まず紹介するのは「分かりやすい表現の技術」です。1999年初版ながら2020年に新装されており、ロングセラーと言える一冊です。
知りませんでしたが好評のためか漫画版も出ていたようです。
機械やソフトウェアの取り扱い説明書をみたとき「何が書いてあるのかよくわからない」「知りたいことがどこにあるのか迷子だ」そんなことはありませんか?
私は普段こういった分かりにくい説明書をみると憤慨したくなるタイプなのですが、ではどこが問題で、どうすれば分かり易くなるのか。そのための視点を養えるのがこの本です。
目次
第1章 「分かりにくい表現」が一杯!
第2章 「分かりやすい」とはどういうことか
第3章 「分かりにくい表現」の主犯たち
第4章 「分かりやすい表現」のルールブック
では、目次をみていきましょう。第1章では「わかりにくい表現」の代表的な例を眺めていきます。日常的にもよく見る機械のマニュアルや看板・標識などが多く挙がっており、「あー、これはわかりにくい」とものすごく納得できます。第2章では逆に「わかりやすい」とはどういうことなのか、認知的な観点から解説されます。続いて3章からが本題ですが、なぜ表現がわかりにくくなるのか、16の原因を提示し、その詳細に迫ります。4章はその原因を考慮して作られたチェックポイントを提案し、実際に使えるようにします。

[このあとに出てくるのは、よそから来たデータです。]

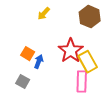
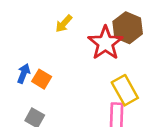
red star: (71, 51) -> (105, 43), moved
blue arrow: (39, 62) -> (24, 74), moved

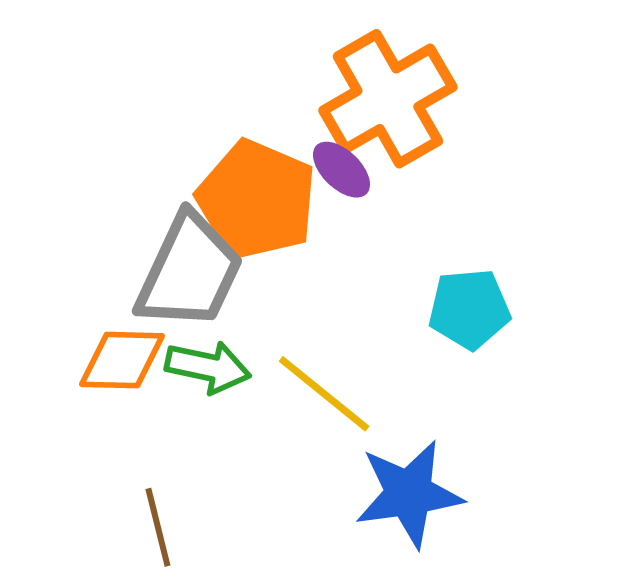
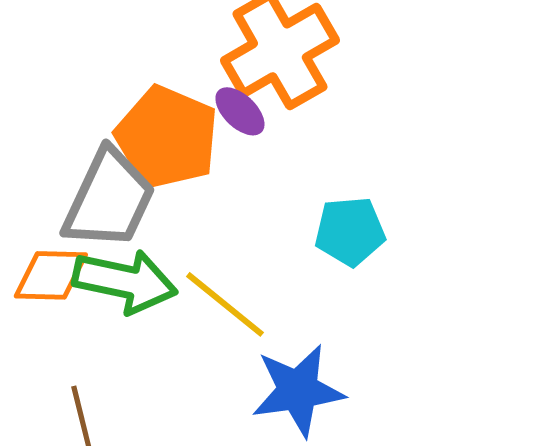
green arrow: (208, 367) -> (125, 281), size x1.4

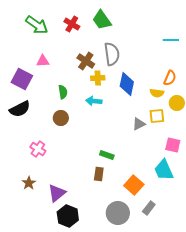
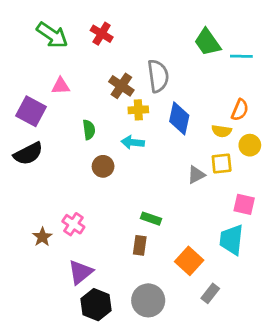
green trapezoid: (102, 20) -> (207, 42), moved
brown circle: (61, 118) -> (103, 166), moved
pink cross: (38, 149) -> (73, 224), moved
cyan trapezoid: (164, 170) -> (231, 240), turned 30
brown star: (29, 183) -> (42, 237), moved
gray circle: (118, 213) -> (148, 300), moved

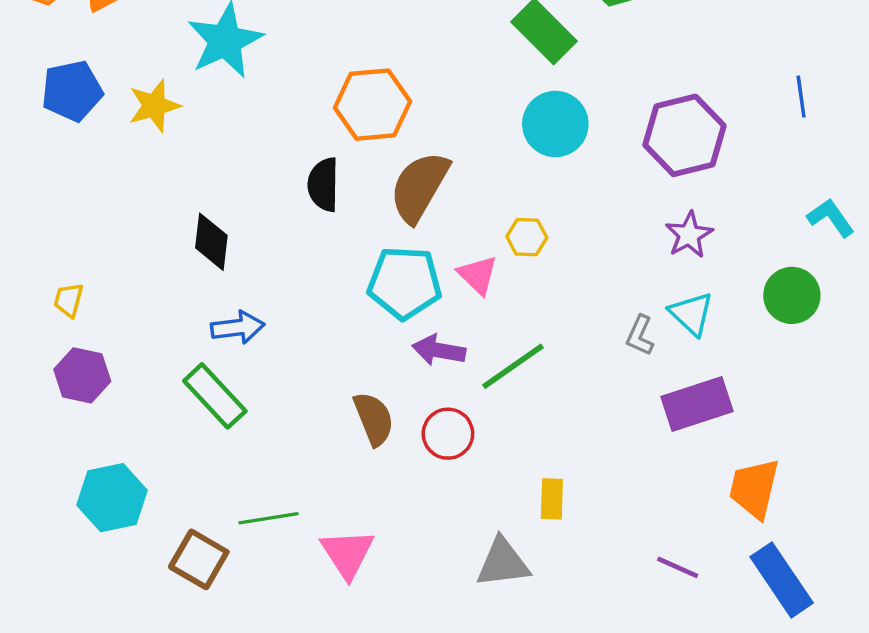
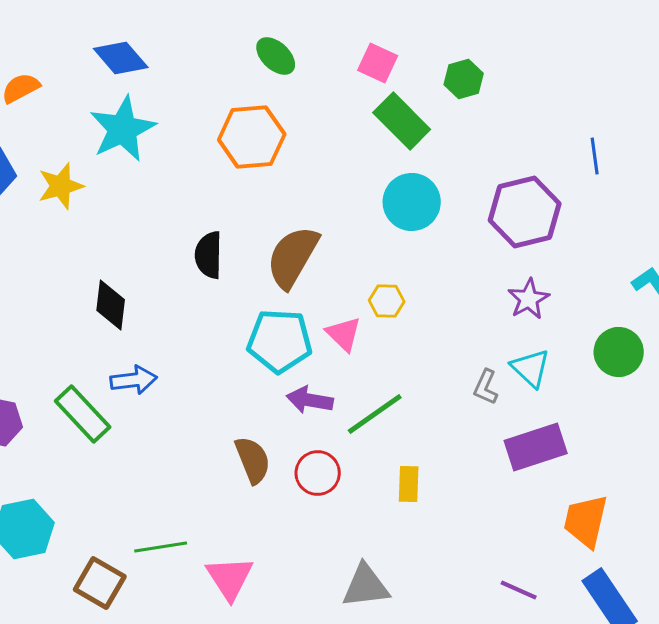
blue line: (801, 97) -> (595, 156), moved
orange hexagon: (373, 105) -> (252, 137), moved
green rectangle: (215, 396) -> (83, 414), moved
yellow rectangle: (552, 499) -> (409, 484), moved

続いて内容のおすすめポイントとそうでないポイントをみていきます。
オススメポイントとオススメしにくいポイント
まず、この本のおすすめポイントですが「分かりやすい、を評価する視点をたくさん持てる」という点です。
この本において「分かりやすい」というのは、情報をうまく整理した形にすることで、その内容が聞く人の頭の中にすっと整った形で入ることを指します。
情報をうまく整理する、と一言で言うと簡単そうに聞こえます。しかし、そのためには相手の気持ちに立つことを大前提とし、相手側の背景知識や理解のプロセス、そして情報そのものの全体像、分類やサイズ、など受け手と情報の両面において、多くのことを考慮しなければなりません。16の原因というと煩雑に感じますが、それだけ多様な視点を説明してくれている分、しっかりと「分かりやすい」にうるさくなれるのがこの本の良い点です。

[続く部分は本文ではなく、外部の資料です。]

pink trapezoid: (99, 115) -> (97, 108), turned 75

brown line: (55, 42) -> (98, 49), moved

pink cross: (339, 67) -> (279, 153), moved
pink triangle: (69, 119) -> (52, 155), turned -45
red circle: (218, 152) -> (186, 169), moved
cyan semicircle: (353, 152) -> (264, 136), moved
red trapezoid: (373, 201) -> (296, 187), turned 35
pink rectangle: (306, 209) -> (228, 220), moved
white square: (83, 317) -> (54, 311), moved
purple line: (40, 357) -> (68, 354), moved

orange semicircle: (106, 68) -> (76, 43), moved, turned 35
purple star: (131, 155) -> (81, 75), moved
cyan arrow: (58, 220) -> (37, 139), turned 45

本文を読むとわかるのですが、筆者はどうやら常日頃からこの分かりにくい表現を探し、それを適切に修正しようとしているようで、実例とその改善例の納得感はかなり強いです。特に説明書や案内版などの日常的な例が多いので、背景知識がなくても改善例の意味を誰でも理解できるという点は大きなメリットですね。

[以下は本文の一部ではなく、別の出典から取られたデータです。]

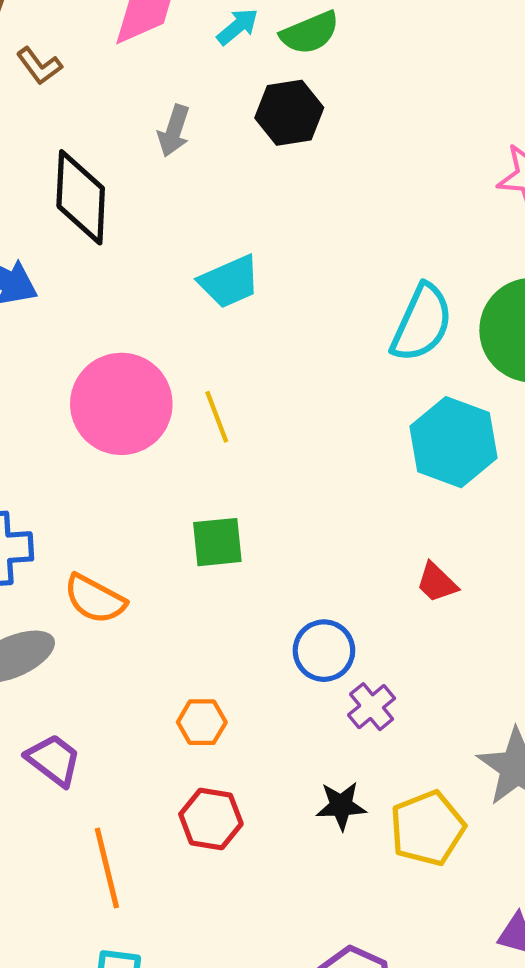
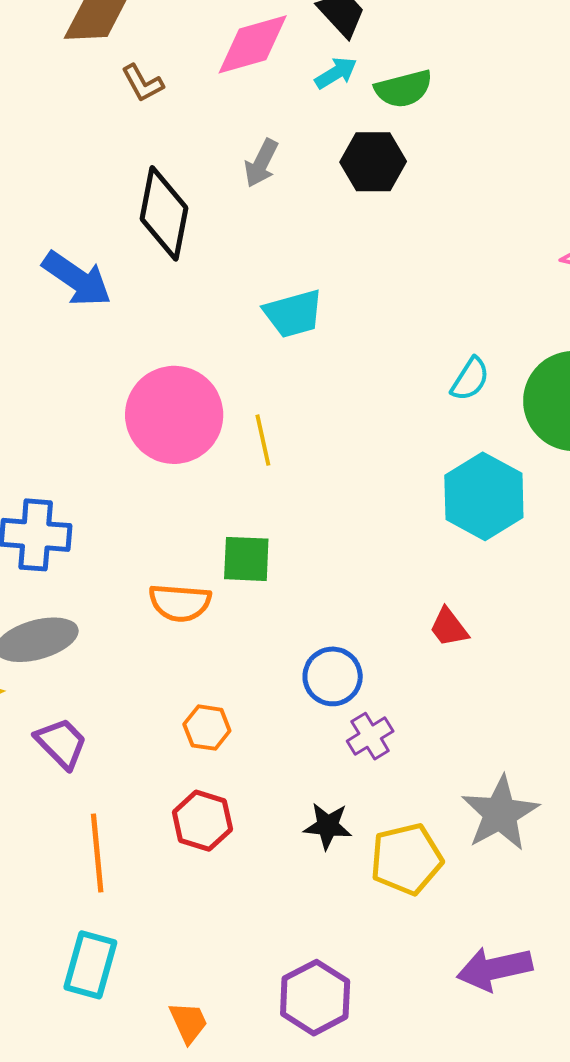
cyan semicircle: (422, 323) -> (470, 379), size x0.6
orange semicircle: (95, 599) -> (180, 603), moved, turned -32

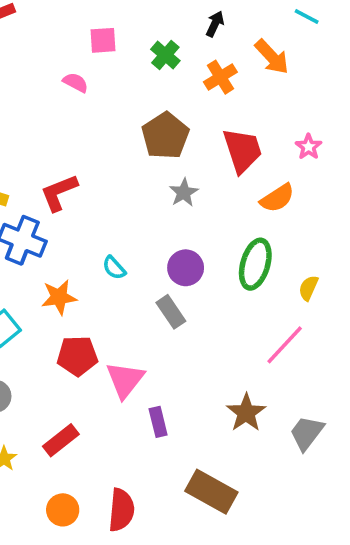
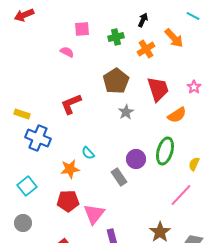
green cross: (165, 55) -> (116, 37), turned 35
red L-shape: (59, 193) -> (71, 104), moved
purple circle: (186, 268) -> (136, 159), moved
orange star: (59, 297) -> (70, 169), moved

1999年に初版という比較的古い本にはなりますが、人間が文字や図を見て理解する仕組みというのは大きく変わるものではありませんので、知識として古い感じは全くしません。逆に2020年に新装されるということは長く読み継がれる信頼性が高いものであると言えます。
続いておすすめしにくいポイントですが、具体例の主体がマニュアルや案内板、書類に偏っているという点です。内容としてはパワーポイントのプレゼンテーションやアカデミア向けの資料作りにも応用できますが、具体例からは少し離れます。特にマニュアルや案内板の特徴として、情報発信が受け身であり、積極的に伝えたい強いメッセージ性があるものではありません。「見た人が必要なところをぱっと探して、見る」というのがマニュアルや案内板の特徴です。その意味では昨今機会が圧倒的に増えているプレゼンテーションとは特徴が異なります。プレゼンではストーリー性をもってメッセージを強くプッシュする必要がある、という点で少しやり方が異なると言えます。
まとめ
まとめです。「分かりやすい」にうるさくなれる複数の視点をきっちり説明した一冊です。16のルールはちょっと多いですが、一つずつ確認して守るだけでも内容が絶対分かりやすくなります。特にマニュアル整備をする人には是非とも読んでいただきたいと思います。
さて、この本の立ち位置ですが、理論も立てつつ、実用例も多く含まれており、一冊でもバランスのよいタイプとなっています。しかしながらその例には偏りがあるので、役立てたい方向によっては応用が必要です。非常に平易で分かり易い例が多いので入門者向けと言えます。